In the ARM ISA, it is specified implicitly. Here, the integer type is an arbitrary precision two's complement integer. result<datasize-1:0> then extracts the lower 64 bits. The INT_MIN result is obtained from the lower 64 bits of the two's complement of the true numeric result +2^63.

[pgoodman]

Ah interesting! @regehr had previously done a bit of translation validation with remill (through anvill) and alive2 with opt-fuzz. I believe they eventually switched to their own custom AArch64 binary lifter/translator.

@lkorenc does a bit of translation validation-type stuff internally with a separate but related system.
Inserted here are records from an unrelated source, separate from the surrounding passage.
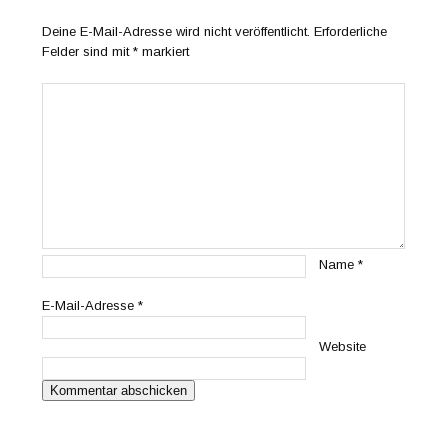
Deine E-Mail-Adresse wird nicht veröffentlicht.
Erforderliche
Felder sind mit
*
markiert
Name
*
E-Mail-Adresse
*
Website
It might be worth a longer discussion on the #binary-lifting channel of the Empire Hacking Slack.

[regehr]

hi this is interesting! as Peter says, we have a lifter from AArch64 to LLVM, but we're not trying to find bugs in the lifter, but rather using the lifter + Alive2 to find bugs in LLVM, you can see our current list here, these are all silent miscompiles:

https://github.com/regehr/alive2/blob/arm-tv/BugList.md#miscompilation-bugs-found-in-arm64-backend

I don't think we've done anything particularly interesting while lifting sdiv, but we definitely had to be careful when lifting things like shift exponents, and that Remill had to be similarly careful.

the thing I'm currently a bit stuck on with this project is the assembly-level memory model is sufficiently different from the LLVM memory model that we're going to need to rip out the Alive2 memory model and make it pluggable, so that it can use one set of rules for LLVM IR and another for lifted ARM code, which of course freely mixes integers and pointers in ways that make it pretty difficult to reason about.

@katrinafyi that's interesting to hear that you're using the ARM semantics. we're currently not, but I've spent a bunch of time getting executable code out of Sail and Isla (tools from Peter Sewell's group that make it easier to work with ARM's semantics). currently that's a bit on the back burner since my postdoc who was supporting this project had to leave his position, but I want to keep working on it.

[katrinafyi]

Very cool! Our project is to derive a trustworthy lifter for ARMv8, based on Arm's machine-readable specifications. This is coming along nicely and it lifts a large subset of AArch64 to LLVM IR. We also use Alive2 for bidirectional translation validation to compare its results to other lifters, which is how we found these edge cases. Overall, we found Remill's semantics were actually very accurate; this and #656 being the only discrepancies of note.

@regehr That's an interesting project and an impressive list of compilation bugs. This is definitely a case where you'd need to trust the lifter you're using! We had looked at Sail for our work too but had trouble along the way; its definitions can be cumbersome and its effect type is difficult to translate and reason about.

Working with the ARM semantics directly is actually not too bad. The language is relatively simple and Alastair Reid has published tools for parsing and manipulating the ASL specification language, which we make use of in our lifter.